By Simon Karpen, Sr. Technical Consultant

Supercomputing is the International Conference for High-Performance Computing (HPC), Networking, Storage and Analysis. Supercomputing ’12 is happening now in Salt Lake City. The primary organizers are IEEE and ACM, and the sponsors include computing and research organizations and companies.

In terms of tools and languages, for many applications, there is a great deal of work going into making Python a first-class option. Between compilation to LLVM (i.e. numba), GPU support and huge efforts towards optimization, Python is now as fast as or faster than C family languages for many classes of problems, and there are ongoing efforts to push it towards Fortran-like performance. There’s also a great deal of work on faster, simpler, lower latency communication (upgrade or replace MPI), as well as better tools for parallelizing code and tasks. In addition to Python, R is also seeing widespread use as something that’s “fast enough” while greatly improving developer productivity. Very large scale applications are of course still written in C, C++, and Fortran, as well as domain-specific languages.

Another space with a great deal of interest and activity is GPU / co-processor computing. GPU computing (CUDA, OpenCL) has had a significant role in many applications for several years, and Intel has finally entered the fray with the Xeon Phi. Unlike GPUs, this is a many-core general processing (CPU) co-processor, though with simplified cores (in-order, but 64-bit). Many vendors are offering the same infrastructure with nVidia GPUs (Fermi, Kepler) or Xeon Phi; I expect a shake-out over the coming years in terms of performance per watt for major applications. Co-processors and GPUs are no longer just the domain of the hardcore propeller-heads; they can even speed up complex Excel financial models.

All of this computing would be irrelevant without applications in science, research, industry, manufacturing, finance, and even social media. Biology and biochemistry (everything from genomics to protein folding to simulating the brain) are rapidly growing applications and a significant part of the push towards Big-Data models of computation. Traditional applications such as computational fluid dynamics were of course well represented, frequently with complex and refined enough approaches to eliminate physical tests altogether (i.e. one automaker who no longer owns a wind tunnel). Many problems that used to take days or weeks to solve can now be managed in real-time; this can be anything from very high definition rendering of a new design for a car or airplane to a political heat-map during an election that performs natural language processing on a very large fraction of Twitter’s data stream.

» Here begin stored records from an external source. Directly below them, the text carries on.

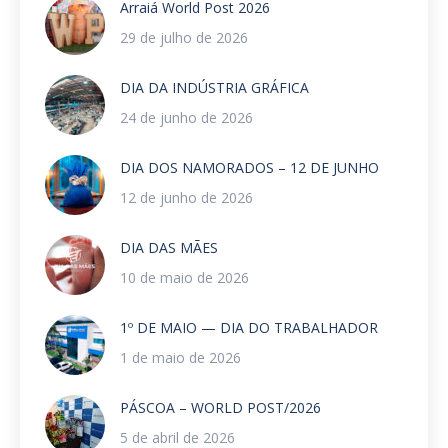
Arraiá World Post 2026
29 de julho de 2026
DIA DA INDÚSTRIA GRÁFICA
24 de junho de 2026
DIA DOS NAMORADOS – 12 DE JUNHO
12 de junho de 2026
DIA DAS MÃES
10 de maio de 2026
1º DE MAIO — DIA DO TRABALHADOR
1 de maio de 2026
PÁSCOA – WORLD POST/2026
5 de abril de 2026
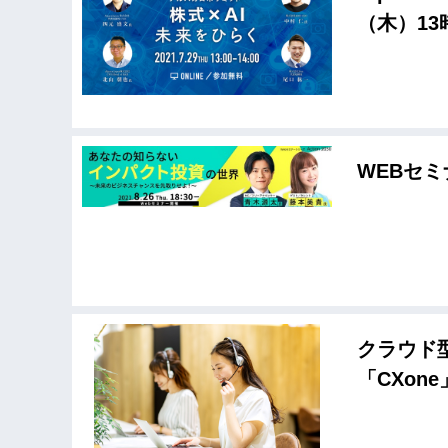
（木）1
WEBセ
クラウド
「CXon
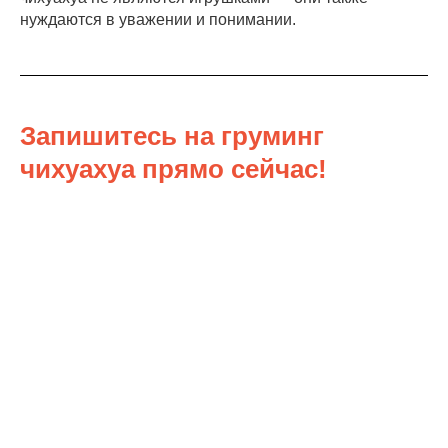
нуждаются в уважении и понимании.
Запишитесь на груминг
чихуахуа прямо сейчас!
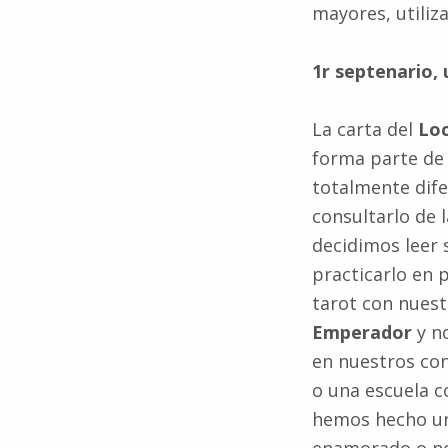
mayores, utiliza
1r septenario,
La carta del
Lo
forma parte de
totalmente dife
consultarlo de 
decidimos leer 
practicarlo en 
tarot con nuest
Emperador
y n
en nuestros co
o una escuela c
hemos hecho un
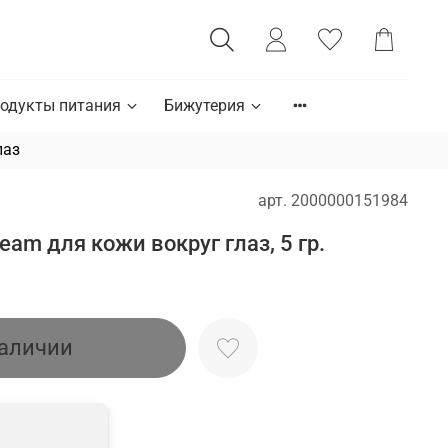
одукты питания
Бижутерия
лаз
арт.
2000000151984
eam для кожи вокруг глаз, 5 гр.
наличии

Finally, there is a huge focus on power and cooling efficiency. DIMMs that use 20% less power are a headline product. A key driver of SSD adoption is IOPs per watt, and even the student cluster competition focused on power efficiency. Liquid cooling also may be making a comeback, with some new twists. There are solutions that bring the heat transfer fluid (i.e. water, glycol, mineral oil) to the CPU, the rack, or even the entire system via full immersion. With spinning disk out of the picture, full immersion may save enough in the capital and operating costs (no CRACs, very simple and efficient heat exchangers) to justify the complexity and, for lack of a better term, messiness.